L2/08-085

Report of the South Asia Subcommittee Meeting in Chennai, 2008/01/23-24

draft

The following is a report on the South Asia Subcommittee Meeting in Chennai.

Initial discussions

The following are informal notes that summarize the address from the IT Secretary of the Tamil Nadu Government. The exact words will be attached later.

The government is concerned about some things:

1. Errors in encoding such as non-Tamil characters being in the encoding

2. Efficiencies - Govt of Tamil Nadu is undertaking a massive e-governance efforts. Huge digital libraries are coming up and govt doesn’t want to migrate these massive databases in the future. Govt relies on the experts in the task force and 13 meetings have been held to review and analyze TACE encoding.

3. There may be legal issues as well and the government has to be very careful.

The government's position is that one block for TACE-16 in Unicode would be desirable. The feasibility and practicality need to be investigated. Urged UTC /UC to look at and suggest ways to resolve the issues. The problems are genuine. Tamil is an international language. Used in official transaction in Sri Lanka. International ramifications. We have proposed our solution. We would like UTC’s recommendations.

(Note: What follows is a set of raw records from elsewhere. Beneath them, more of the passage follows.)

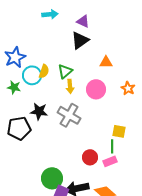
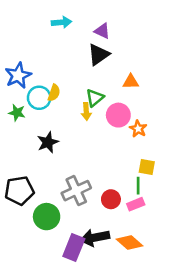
green triangle: (65, 71) -> (95, 98), moved
orange star: (128, 88) -> (138, 129), moved
black star: (39, 111) -> (48, 142), turned -30
gray cross: (69, 115) -> (76, 191), moved, turned 35
black pentagon: (19, 128) -> (19, 191), moved
green circle: (52, 178) -> (47, 217), moved

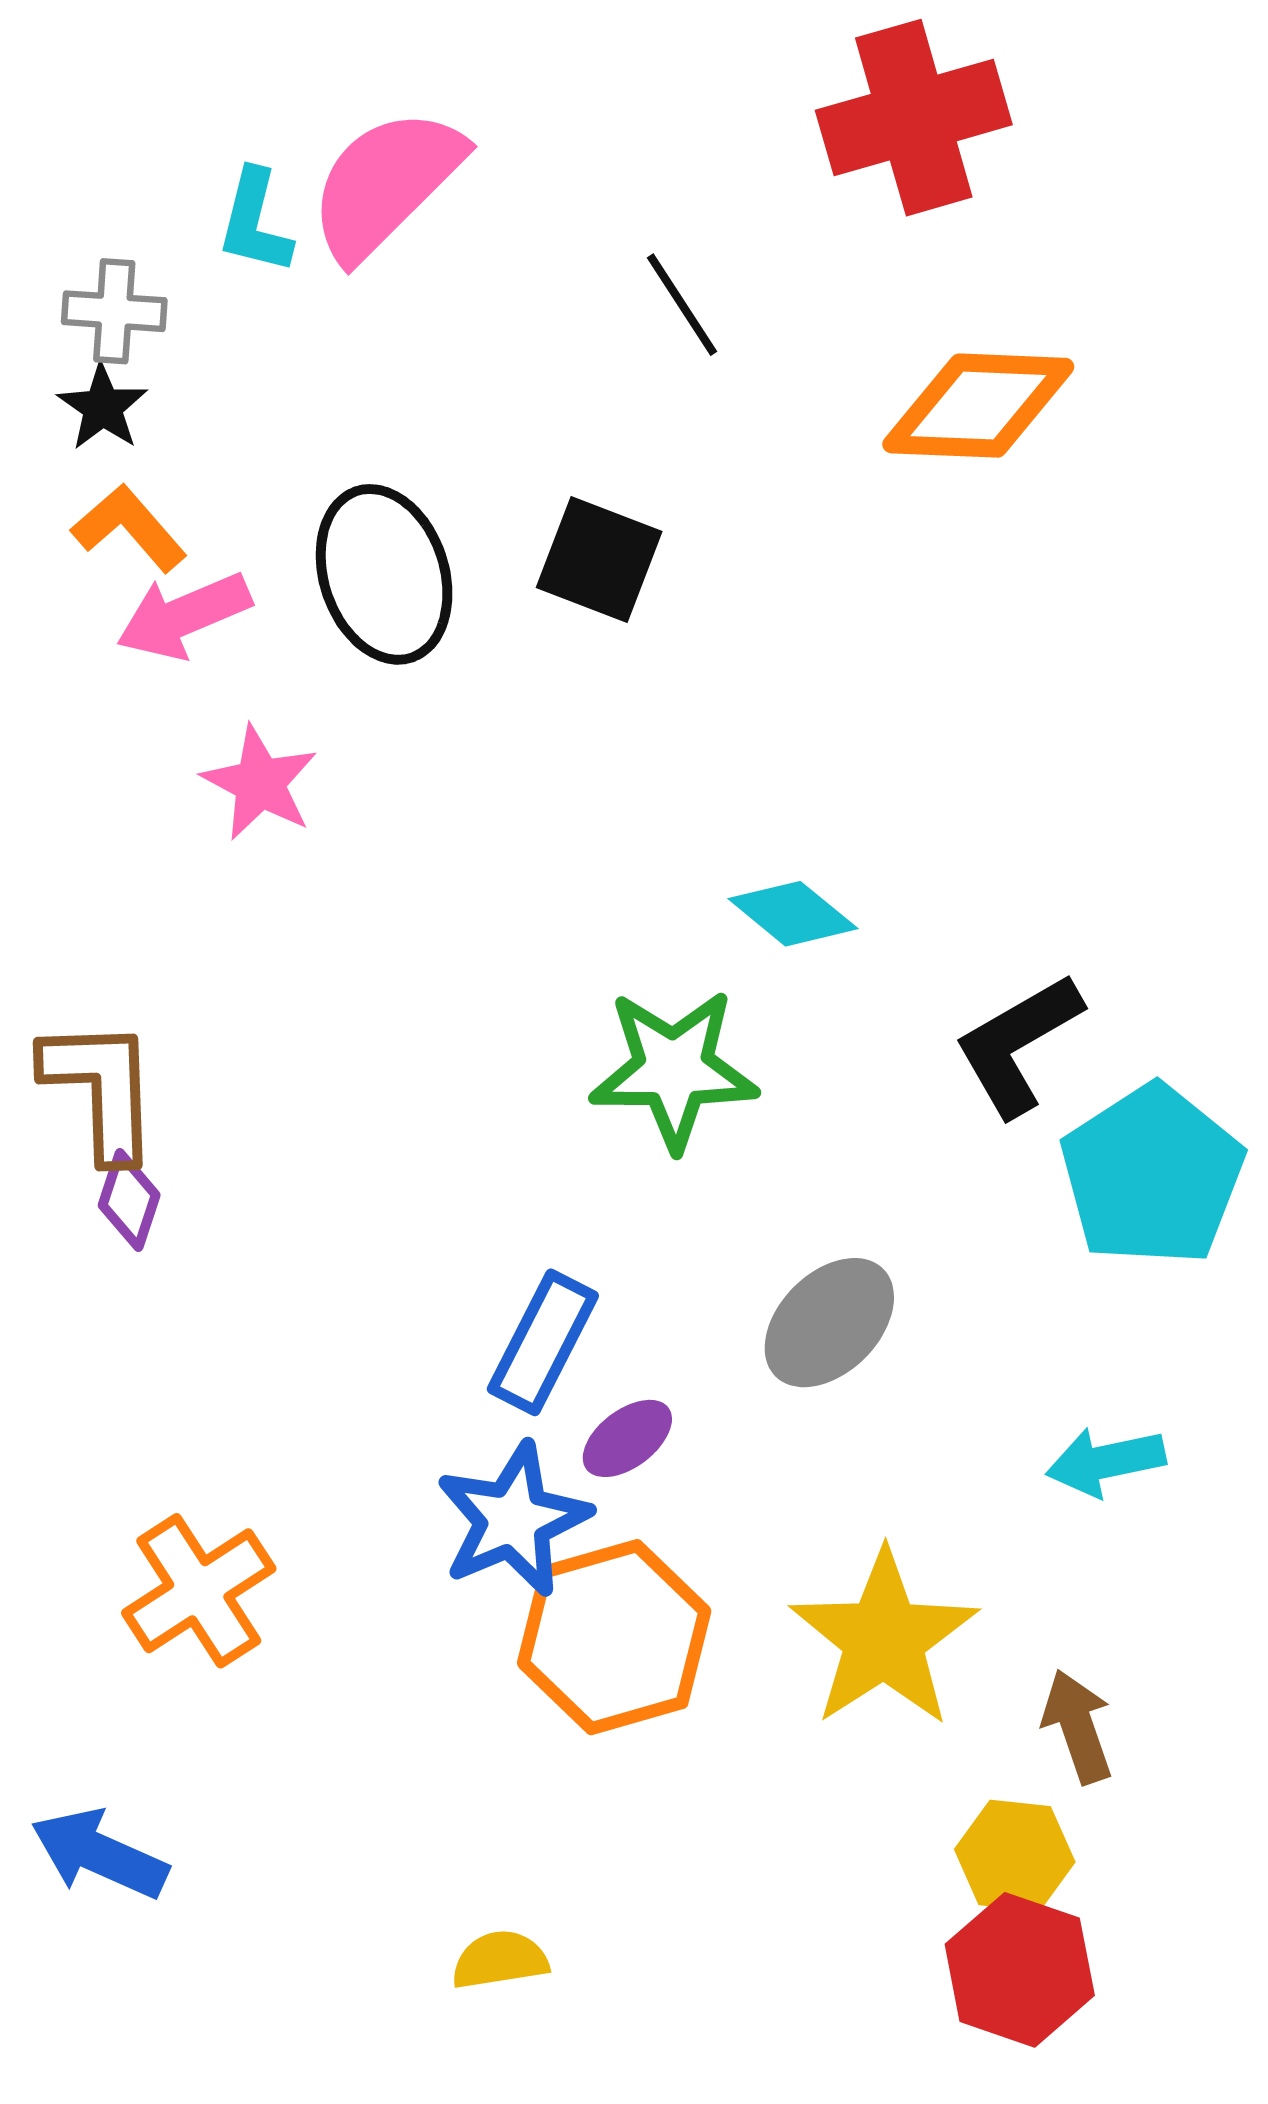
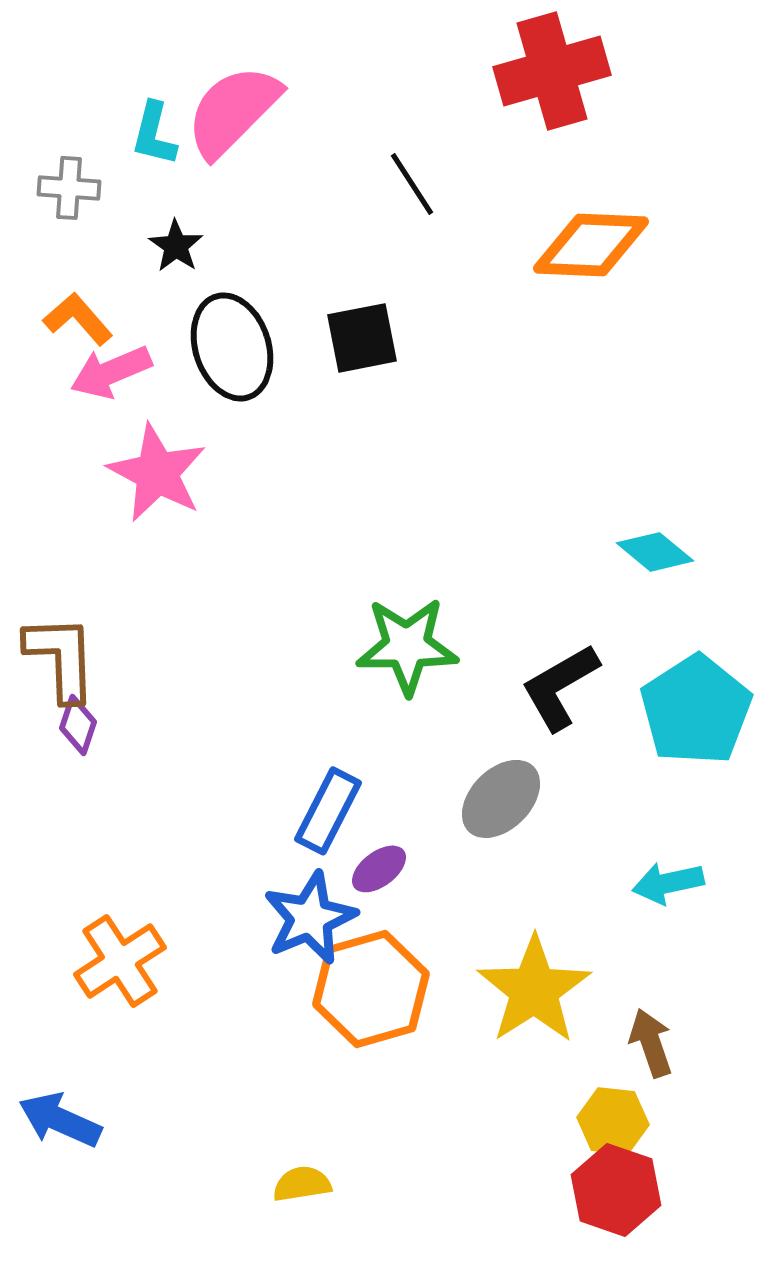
black star: (103, 407) -> (176, 246), moved
black square: (599, 559) -> (362, 338), turned -32
pink star: (260, 783) -> (157, 473), size x1.4
cyan diamond: (793, 914) -> (655, 552), moved
black L-shape: (1018, 1045) -> (560, 687), moved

As for Tamil Nadu Government, it intends to accept the recommendations of the task force and declare a standard and expects the Government of India’s support as well.

The government of TN wants to hold a conference in coordination with INFITT.

Opening remarks from Mark Davis; main points in summary:

Discussion

Step 1: Identification of the issues

Discussion of TACE-16 - proposal for 347 new characters replacing Tamil block. Following issues were raised as part of that presentation.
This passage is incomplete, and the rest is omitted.